(Antara citra, realita, dan tantangannya)
Edhi Setiawan
Madura dan Citra Kekerasan
Membicarakan orang Madura, orang luar selalu menonjolkan pandangan steorotipe yaitu kekerasan. Walaupun sulit untuk dibantah bahwa kekerasan telah menjadi bagian dari kehidupan orang Madura masa lalu, tetapi bukan berarti orang Madura identik dengan kekerasan. Sepanjang sejarah perjalanan sejarah Madura amat sulit ditemui data-data mengenai tindakan-tindakan kekerasan seperti perkelahian antar desa/kampung, kekerasan yang berbau sara, terjadi di pulau Madura. Sejak masa lalu orang Madura bisa hidup berdampingan secara damai dengan bermacam suku dan etnis (Jawa, Bugis, Melayu, Cina, Arab, dll).
Pertanyaannya sekarang mengapa stigma “kekerasan” begitu melekat pada suku Madura saja. Hal mi utamanya disebabkan yang dijadikan ukuran / sifat adalah perilaku orang-orang Madura umumnya adalah perilaku orang-orang Madura yang ada di rantau. Penelitian orang-orang Madura di perantauan yang pada umumnya banyak bekerja di sektor-sektor yang keras persaingannya seperti di terminal, pelabuhan, jaga malam, centeng, tukang becak. Di lapangan kerja seperti diatas jelas memerlukan sikap-sikap tegas, berani dan kadang-kadang harus berlaku kasar agar eksistensinya tidak tergantikan. Kadang-kadang juga sikap berani dan tegas komunitas orang Madura di perantauan banyak digunakan oleh oknum-oknum tertentu sebagai penekan dalam penyelesainan persoalan. Gambaran-gambaran mengenai sifat/perilaku orang-orang Madura berbeda dengan yang diperantauan.
Amat jarang peneliti-peneliti Indonesia datang dan mengamati obyek penelitian mengenai orang Madura di pulaunya sendiri. Selain itu ketimpangan-ketimpangan publikasi mengenai Madura terjadi. Publikasi mengenai Madura pada umumnya terfokus pada unsur-unsur yang mengandung kekerasan dan pada menulis mengenai keunggulan-keunggulan Madura dalam seni tari, ukir, musik, dan lain-lain.
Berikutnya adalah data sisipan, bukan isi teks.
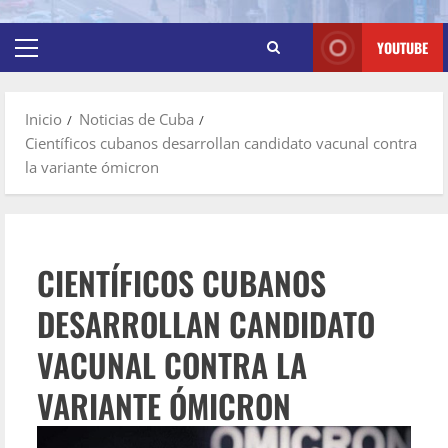
YOUTUBE
Inicio
Noticias de Cuba
Científicos cubanos desarrollan candidato vacunal contra
la variante ómicron
CIENTÍFICOS CUBANOS
DESARROLLAN CANDIDATO
VACUNAL CONTRA LA
VARIANTE ÓMICRON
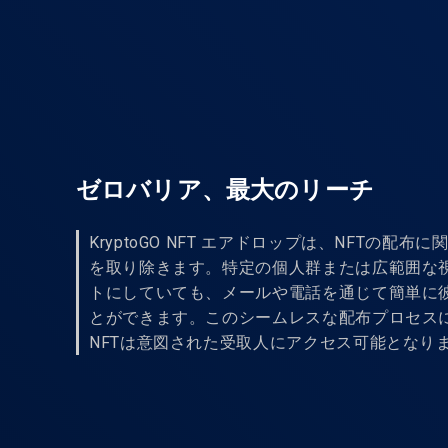
ゼロバリア、最大のリーチ
KryptoGO NFT エアドロップは、NFTの配
を取り除きます。特定の個人群または広範囲な
トにしていても、メールや電話を通じて簡単に
とができます。このシームレスな配布プロセス
NFTは意図された受取人にアクセス可能となり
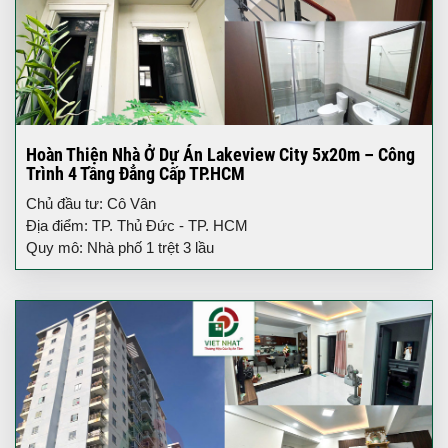
Hoàn Thiện Nhà Ở Dự Án Lakeview City 5x20m – Công
Trình 4 Tầng Đẳng Cấp TP.HCM
Chủ đầu tư: Cô Vân
Địa điểm: TP. Thủ Đức - TP. HCM
Quy mô: Nhà phố 1 trệt 3 lầu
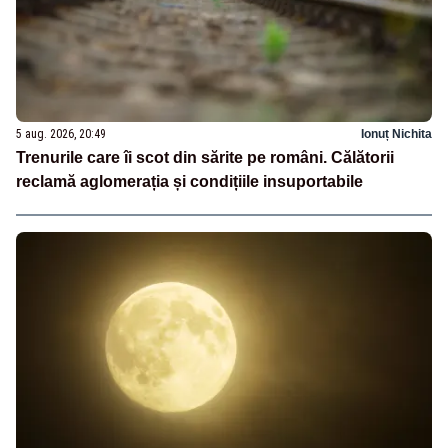
5 aug. 2026, 20:49
Ionuț Nichita
Trenurile care îi scot din sărite pe români. Călătorii
reclamă aglomerația și condițiile insuportabile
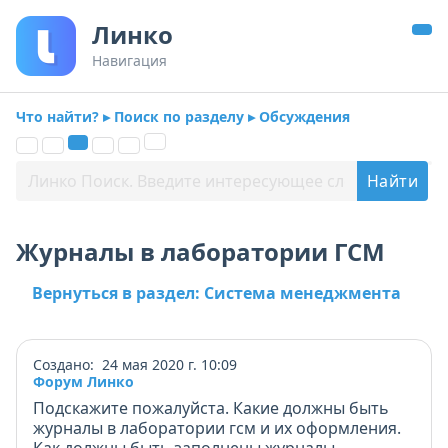
Линко
Навигация
Что найти? ▸ Поиск по разделу ▸ Обсуждения
Журналы в лаборатории ГСМ
Вернуться в раздел: Система менеджмента
Создано: 24 мая 2020 г. 10:09
Форум Линко
Подскажите пожалуйста. Какие должны быть
журналы в лаборатории гсм и их оформления.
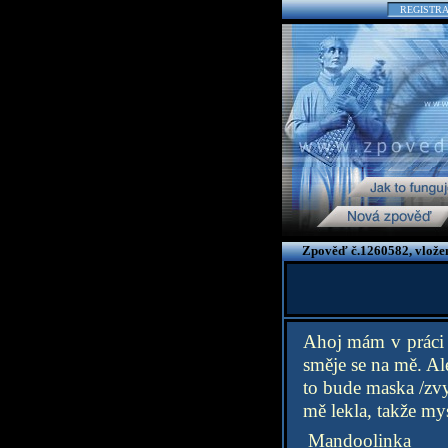
REGISTR
Zpověď č.1260582, vložen
Ahoj mám v práci 
směje se na mě. Ale
to bude maska /zvy
mě lekla, takže my
Mandoolinka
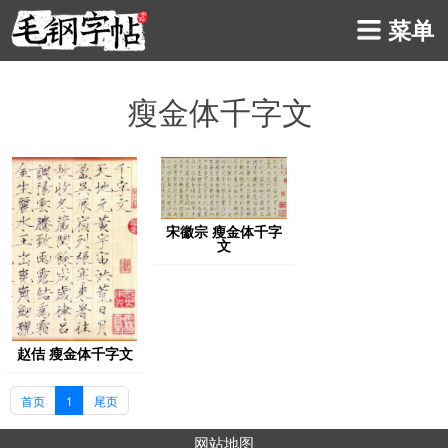
菜单
瘦金体千字文
宋徽宗 瘦金体千字
文
赵佶 瘦金体千字文
首页
1
尾页
网站地图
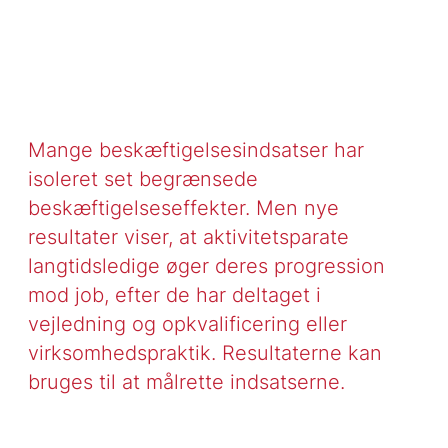
Mange beskæftigelsesindsatser har
isoleret set begrænsede
beskæftigelseseffekter. Men nye
resultater viser, at aktivitetsparate
langtidsledige øger deres progression
mod job, efter de har deltaget i
vejledning og opkvalificering eller
virksomhedspraktik. Resultaterne kan
bruges til at målrette indsatserne.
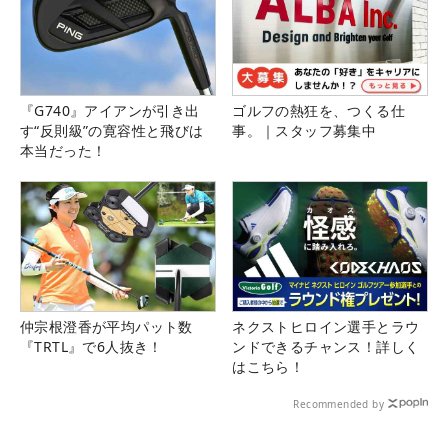
『G740』アイアンが引き出
ゴルフの熱狂を、つくる仕
す“反則級”の寛容性と飛びは
事。｜スタッフ募集中
本当だった！
仲宗根澄香が平均パット数
ネクストヒロイン選手とラウ
『TRTL』で6人抜き！
ンドできるチャンス！詳しく
はこちら！
Recommended by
Masa kegelapan dan kemelaratan Madura pada permulaan abad ke 19 (jaman pernerintahan tidak langsung) sebagai akibat penjajahan, feodalisme menyebabkan keterpurukan orang Madura dalam kemiskinan, ketidakadaan kepastian nasibnya. Tidak adanya perlindungan dan kepastian dalam bidang hukum makin mendorong orang-orang Madura ke lembah penderitaan.